Question

A metal ball of radius $r$ and density $d$ travels with a terminal velocity $v$ in a liquid of density $\dfrac{d}{4}$ . the terminal velocity of another ball of radius $2r$ and density $3d$ in the same liquid is
(A) $\dfrac{44v}{3}$
(B) $\dfrac{22v}{3}$
(C) $\dfrac{11v}{3}$
(D) $\dfrac{3v}{44}$

Answer 1

Hint : Use the equation to find the terminal velocity of a sphere in a fluid and find the ratio of the terminal velocity equations of both the metal balls and find an equation for the terminal velocity of the second ball in terms of the terminal velocity of the first ball.

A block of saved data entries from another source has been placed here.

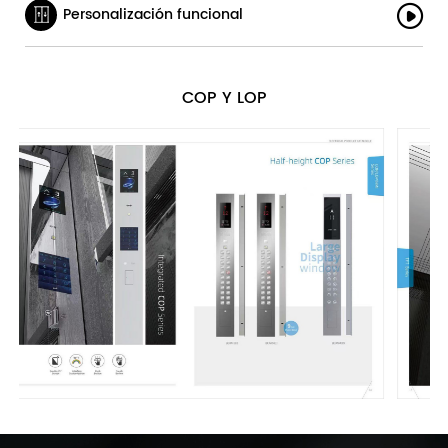
Personalización funcional
COP Y LOP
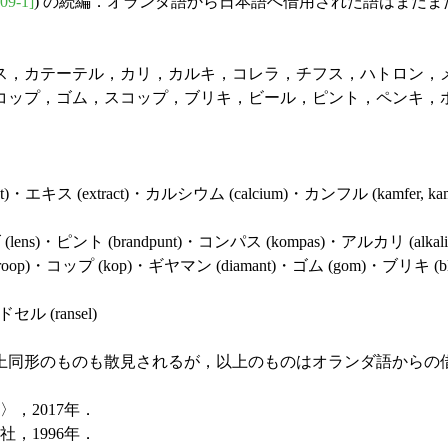
09-1]
) の続編．オランダ語から日本語へ借用された語はまだ
，カテーテル，カリ，カルキ，コレラ，チフス，ハトロン，
ップ，ゴム，スコップ，ブリキ，ビール，ピント，ペンキ，
 (extract)・カルシウム (calcium)・カンフル (kamfer, kam
ント (brandpunt)・コンパス (kompas)・アルカリ (alkali)・アル
op)・コップ (kop)・ギヤマン (diamant)・ゴム (gom)・ブリキ (b
ル (ransel)
同形のものも散見されるが，以上のものはオランダ語からの
，2017年．
，1996年．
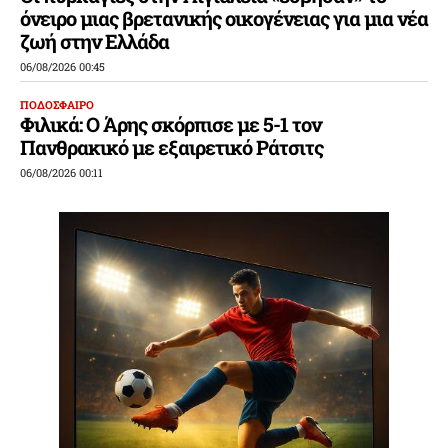
όνειρο μιας βρετανικής οικογένειας για μια νέα
ζωή στην Ελλάδα
06/08/2026 00:45
ΠΟΔΟΣΦΑΙΡΟ
Φιλικά: Ο Άρης σκόρπισε με 5-1 τον
Πανθρακικό με εξαιρετικό Ράτσιτς
06/08/2026 00:11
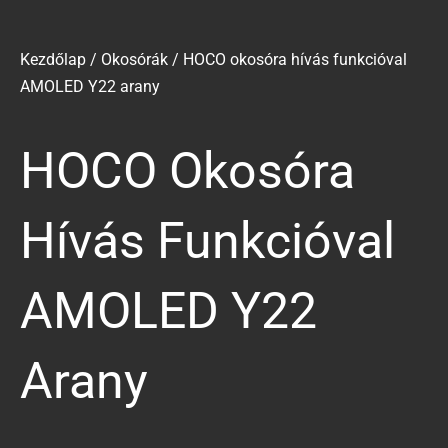
Kezdőlap
/
Okosórák
/ HOCO okosóra hívás funkcióval
AMOLED Y22 arany
HOCO Okosóra
Hívás Funkcióval
AMOLED Y22
Arany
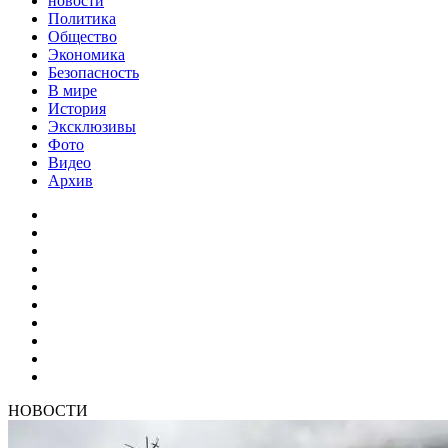
новости
Политика
Общество
Экономика
Безопасность
В мире
История
Эксклюзивы
Фото
Видео
Архив
НОВОСТИ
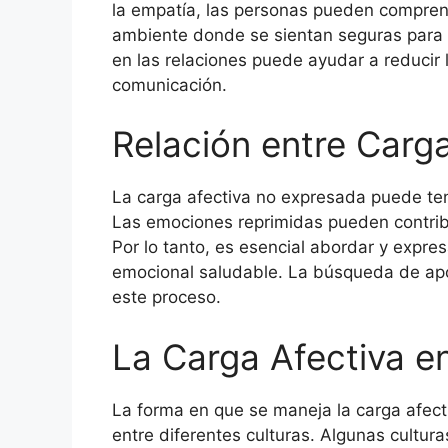
la empatía, las personas pueden compren
ambiente donde se sientan seguras para 
en las relaciones puede ayudar a reducir
comunicación.
Relación entre Carg
La carga afectiva no expresada puede tene
Las emociones reprimidas pueden contribu
Por lo tanto, es esencial abordar y expr
emocional saludable. La búsqueda de apo
este proceso.
La Carga Afectiva en
La forma en que se maneja la carga afect
entre diferentes culturas. Algunas cultur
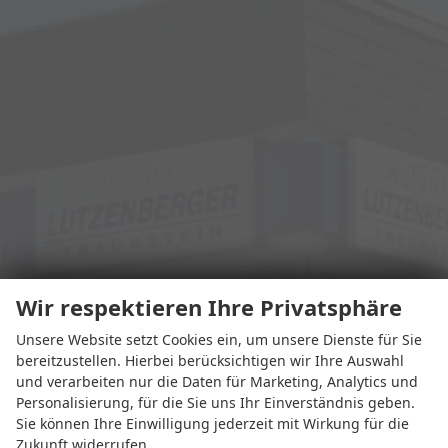
Wir respektieren Ihre Privatsphäre
Unsere Website setzt Cookies ein, um unsere Dienste für Sie
bereitzustellen. Hierbei berücksichtigen wir Ihre Auswahl
und verarbeiten nur die Daten für Marketing, Analytics und
Personalisierung, für die Sie uns Ihr Einverständnis geben.
Sie können Ihre Einwilligung jederzeit mit Wirkung für die
Zukunft widerrufen.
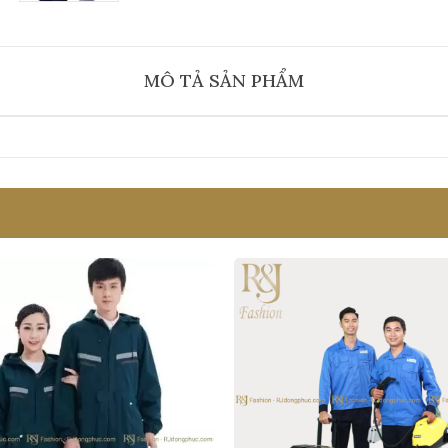
MÔ TẢ SẢN PHẨM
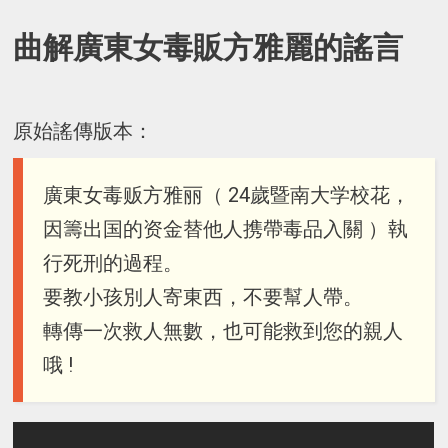
曲解廣東女毒販方雅麗的謠言
原始謠傳版本：
廣東女毒贩方雅丽（ 24歲暨南大学校花，
因籌出国的资金替他人携帶毒品入關 ）執
行死刑的過程。
要教小孩別人寄東西，不要幫人帶。
轉傳一次救人無數，也可能救到您的親人
哦 !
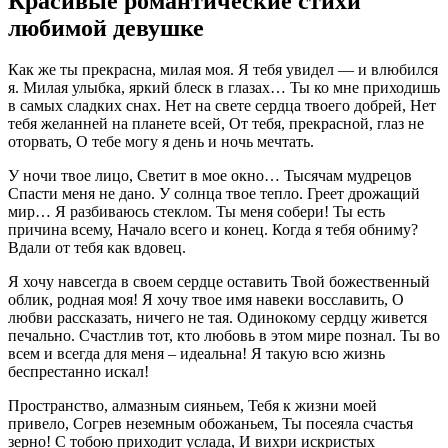
Красивые романтические стихи
любимой девушке
Как же ты прекрасна, милая моя. Я тебя увидел — и влюбился
я. Милая улыбка, яркий блеск в глазах… Ты ко мне приходишь
в самых сладких снах. Нет на свете сердца твоего добрей, Нет
тебя желанней на планете всей, От тебя, прекрасной, глаз не
оторвать, О тебе могу я день и ночь мечтать.
У ночи твое лицо, Светит в мое окно… Тысячам мудрецов
Спасти меня не дано. У солнца твое тепло. Греет дрожащий
мир… Я разбиваюсь стеклом. Ты меня собери! Ты есть
причина всему, Начало всего и конец. Когда я тебя обниму?
Вдали от тебя как вдовец.
Я хочу навсегда в своем сердце оставить Твой божественный
облик, родная моя! Я хочу твое имя навеки восславить, О
любви рассказать, ничего не тая. Одинокому сердцу живется
печально. Счастлив тот, кто любовь в этом мире познал. Ты во
всем и всегда для меня – идеальна! Я такую всю жизнь
беспрестанно искал!
Пространство, алмазным сияньем, Тебя к жизни моей
привело, Согрев неземным обожаньем, Ты посеяла счастья
зерно! С тобою приходит услада, И вихри искристых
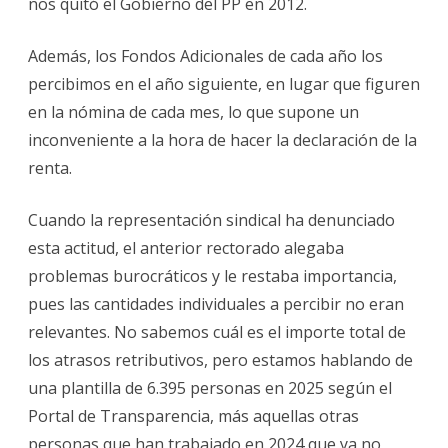
nos quitó el Gobierno del PP en 2012.
Además, los Fondos Adicionales de cada año los
percibimos en el año siguiente, en lugar que figuren
en la nómina de cada mes, lo que supone un
inconveniente a la hora de hacer la declaración de la
renta.
Cuando la representación sindical ha denunciado
esta actitud, el anterior rectorado alegaba
problemas burocráticos y le restaba importancia,
pues las cantidades individuales a percibir no eran
relevantes. No sabemos cuál es el importe total de
los atrasos retributivos, pero estamos hablando de
una plantilla de 6.395 personas en 2025 según el
Portal de Transparencia, más aquellas otras
personas que han trabajado en 2024 que ya no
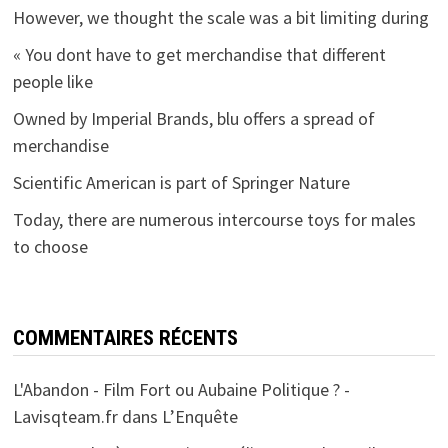
However, we thought the scale was a bit limiting during
« You dont have to get merchandise that different
people like
Owned by Imperial Brands, blu offers a spread of
merchandise
Scientific American is part of Springer Nature
Today, there are numerous intercourse toys for males
to choose
COMMENTAIRES RÉCENTS
L'Abandon - Film Fort ou Aubaine Politique ? -
Lavisqteam.fr
dans
L’Enquête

Complete step by step answer
Let the terminal velocity of the first ball be $v$ and that of the second ball be $v'$ . Let the acceleration due to gravity be denoted by the variable $g$ . Let the radius of the first ball be $r$ and therefore, the radius of the second ball becomes $2r$ . Let the density of the first ball be $d$ and therefore, the density of the second ball becomes $3d$ as per the question. Let ${{d}_{l}}$ be the density of the liquid.
Terminal velocity of the first ball is given by
$\Rightarrow v=\dfrac{2g{{r}^{2}}}{9\eta }\left( d-{{d}_{l}} \right)$
Terminal velocity of the second ball is given by
$\Rightarrow {{v}^{'}}=\dfrac{2g{{\left( 2r \right)}^{2}}}{9\eta }\left( 3d-{{d}_{l}} \right)$
Therefore, taking ratios of both the terminal velocity and substituting the given value of the density of liquid gives us
$\Rightarrow \dfrac{v'}{v}=\dfrac{\left( \dfrac{2g\times 4{{r}^{2}}}{9\eta } \right)\left( 3d-\dfrac{d}{4} \right)}{\left( \dfrac{2g{{r}^{2}}}{9\eta } \right)\left( d-\dfrac{d}{4} \right)}$
Canceling all common terms and simplifying gives us
$\Rightarrow \dfrac{v'}{v}=4\times \dfrac{11}{4}\times \dfrac{4}{3}$
Therefore we get an equation for the terminal velocity of the second metal ball as
$\Rightarrow v'=\dfrac{44v}{3}$
Hence, the terminal velocity of the second metal ball in terms of the terminal velocity of the first ball is given by $\dfrac{44v}{3}$ .

Note
Terminal velocity is achieved by an object in a fluid, when the forces acting on the object balances, that is, the weight of the object will balance the force due to buoyancy and the force due to the viscosity of the liquid. Viscous force occurs due to the resistance offered by the fluid when the object is moving. The buoyant force acts on the body due to the pressure difference with an increase in depth of the liquid.